On embauma le corps. Les chirurgiens qui firent cette opération m’ont assuré n’avoir jamais vu d’homme mieux constitué; aussi a-t-il lutté trois semaines contre des maladies qui auraient tué d’autres hommes en peu de jours. Les chirurgiens et les apothicaires voulurent avoir de sa cervelle, qu’ils trouvèrent fort ample et sans aucune altération; ils se la partagèrent. M. de Villette obtint de madame Denis le coeur de ce grand homme.

On emmena en cachette son corps, tout habillé, dans la voiture préparée d’avance pour cela. Son neveu M. l’abbé Mignot, son petit neveu, M. d’Hornoy, avec MM. Marchant, de Varennes et de la Houillière, aussi parents, l’accompagnèrent jusqu’à l’abbaye de Sellières, à sept lieues de Troyes en Champagne, dont M. Mignot est abbé.

On mit le corps dans une bière de sapin. (On n’a pas sans doute jugé qu’il fût digne d’avoir un cercueil de plomb). Il fut inhumé dans l’église, et quelques heures après, le prieur reçut de l’évêque de Troyes une défense d’enterrer M. de Voltaire; mais la chose était faite, et la défense inutile; on se borna à destituer le prieur.
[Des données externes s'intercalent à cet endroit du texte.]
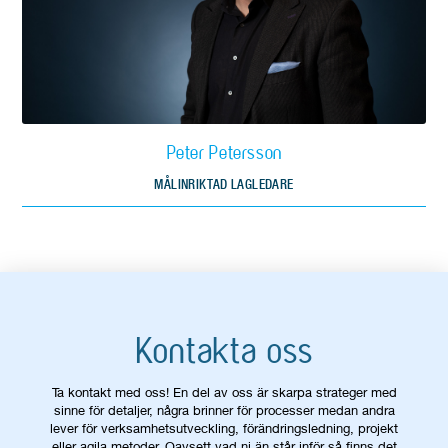
Peter Petersson
MÅLINRIKTAD LAGLEDARE
Kontakta oss
Ta kontakt med oss! En del av oss är skarpa strateger med
sinne för detaljer, några brinner för processer medan andra
lever för verksamhetsutveckling, förändringsledning, projekt
eller agila metoder. Oavsett vad ni än står inför så finns det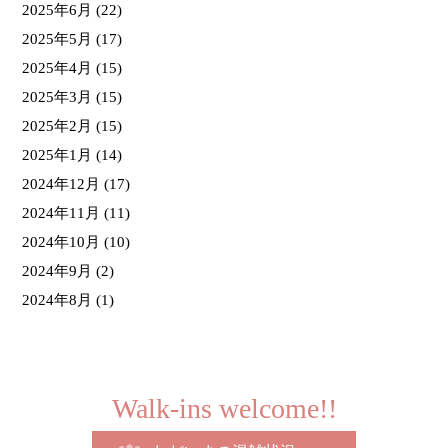
2025年6月
(22)
2025年5月
(17)
2025年4月
(15)
2025年3月
(15)
2025年2月
(15)
2025年1月
(14)
2024年12月
(17)
2024年11月
(11)
2024年10月
(10)
2024年9月
(2)
2024年8月
(1)
Walk-ins welcome!!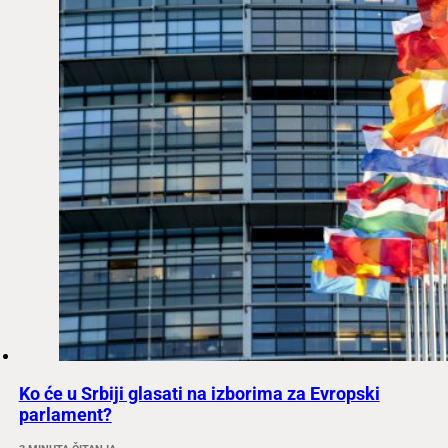
Ko će u Srbiji glasati na izborima za Evropski
parlament?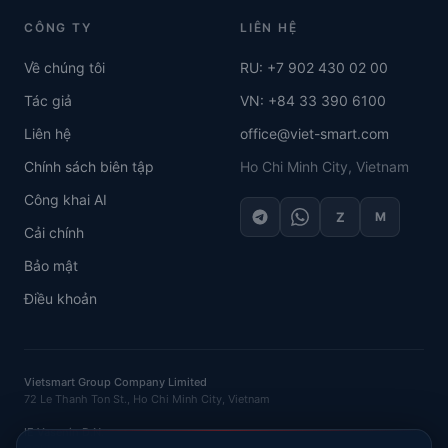
CÔNG TY
LIÊN HỆ
Về chúng tôi
RU: +7 902 430 02 00
Tác giả
VN: +84 33 390 6100
Liên hệ
office@viet-smart.com
Chính sách biên tập
Ho Chi Minh City, Vietnam
Công khai AI
Z
M
Cải chính
Bảo mật
Điều khoản
Vietsmart Group Company Limited
72 Le Thanh Ton St., Ho Chi Minh City, Vietnam
IE Vasenin D.N.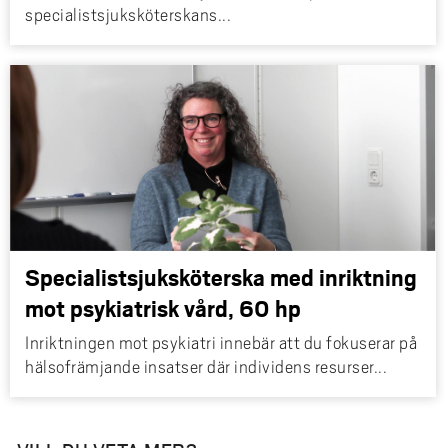
specialistsjuksköterskans...
Specialistsjuksköterska med inriktning
mot psykiatrisk vård, 60 hp
Inriktningen mot psykiatri innebär att du fokuserar på
hälsofrämjande insatser där individens resurser...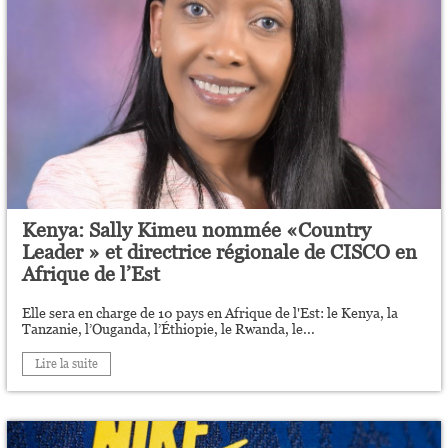
Kenya: Sally Kimeu nommée «Country
Leader » et directrice régionale de CISCO en
Afrique de l’Est
Elle sera en charge de 10 pays en Afrique de l'Est: le Kenya, la
Tanzanie, l’Ouganda, l’Éthiopie, le Rwanda, le...
Lire la suite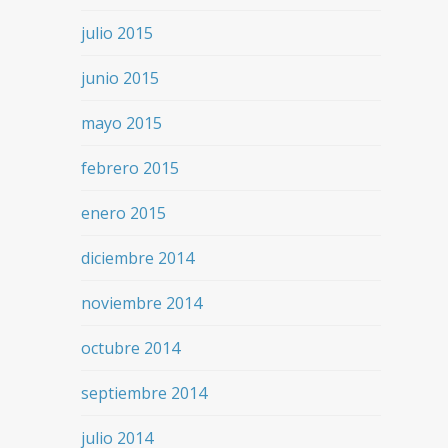
julio 2015
junio 2015
mayo 2015
febrero 2015
enero 2015
diciembre 2014
noviembre 2014
octubre 2014
septiembre 2014
julio 2014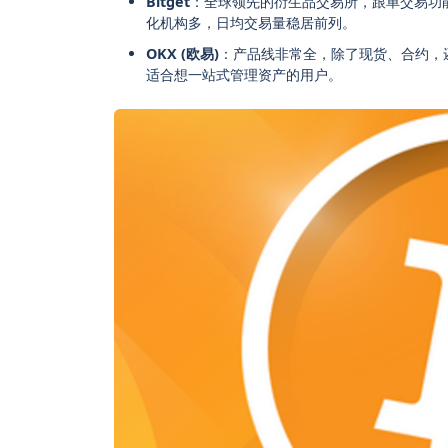
Bitget
：全球领先的衍生品交易所，跟单交易功
化机构多，日均交易量稳居前列。
OKX (欧易)
：产品线非常全，除了现货、合约，还
适合想一站式管理资产的用户。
O Voltaire! est-il possible? Toi être enterré dans une église de moines! Toi, faire dans vingt siècles encore la réputation d’une abbaye qui possède tes précieux restes! Toi, homme extraordinaire, qui devais être inhumé extraordinairement! Toi, qui m’avais recommandé cent fois de te faire ensevelir à Ferney, dans ta chambre des bains, au milieu de la colonie fondée par ta bienfaisance, que tes cendres auraient seules soutenue! O mon cher maître! reçois l’expression de mes regrets; tu es renfermé dans le fond de mon coeur, tes mânes connaîtront ma douleur, car tu es immortel dans tous les sens. Si ceux qui devaient être à jamais touchés de ta perte, t’ont sitôt oublié, ton chétif mais fidèle serviteur, t’offre au moins tous les jours son hommage par ses larmes; il l’ose joindre à celui que n’a pas dédaigné de te rendre la plus grande souveraine du monde, et qui par là ajoute encore un nouveau genre de gloire à tous ceux dont elle s’est couverte. Toi qui l’as chérie autant qu’admirée, combien tu serais touché si tu pouvais, du sein de la tombe, voir tout ce qu’elle fait pour ta mémoire, de digne d’elle et de toi, et être témoin, comme je l’ai été, de l’émotion que lui fit éprouver la vue de ton buste, et de l’hommage attendrissant qu’elle lui rendit!